What to do:
Give back the lines of the entries below exactly as written, from the first line to the line holding "unserer Datenschutzerklärung, in der wir auch", both included, with the pictures omitted.

Records shown:
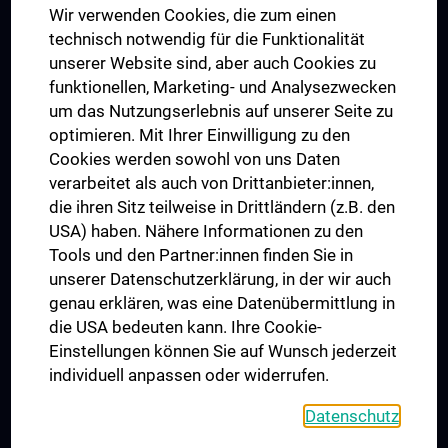
Wir verwenden Cookies, die zum einen
Graduiertentraining
technisch notwendig für die Funktionalität
Dual Career
unserer Website sind, aber auch Cookies zu
funktionellen, Marketing- und Analysezwecken
Trusted Reseach - Research Security - Foreign Interference
um das Nutzungserlebnis auf unserer Seite zu
UNESCO Lehrstuhl für Bioethik
optimieren. Mit Ihrer Einwilligung zu den
MUVI
Cookies werden sowohl von uns Daten
verarbeitet als auch von Drittanbieter:innen,
die ihren Sitz teilweise in Drittländern (z.B. den
USA) haben. Nähere Informationen zu den
Folgen Sie uns auf
Tools und den Partner:innen finden Sie in
unserer Datenschutzerklärung, in der wir auch
genau erklären, was eine Datenübermittlung in
die USA bedeuten kann. Ihre Cookie-
Einstellungen können Sie auf Wunsch jederzeit
individuell anpassen oder widerrufen.
PRESSE
JOBS
Datenschutz
MEDUNI SHOP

Task response:
Wir verwenden Cookies, die zum einen
Graduiertentraining
technisch notwendig für die Funktionalität
Dual Career
unserer Website sind, aber auch Cookies zu
funktionellen, Marketing- und Analysezwecken
Trusted Reseach - Research Security - Foreign Interference
um das Nutzungserlebnis auf unserer Seite zu
UNESCO Lehrstuhl für Bioethik
optimieren. Mit Ihrer Einwilligung zu den
MUVI
Cookies werden sowohl von uns Daten
verarbeitet als auch von Drittanbieter:innen,
die ihren Sitz teilweise in Drittländern (z.B. den
USA) haben. Nähere Informationen zu den
Folgen Sie uns auf
Tools und den Partner:innen finden Sie in
unserer Datenschutzerklärung, in der wir auch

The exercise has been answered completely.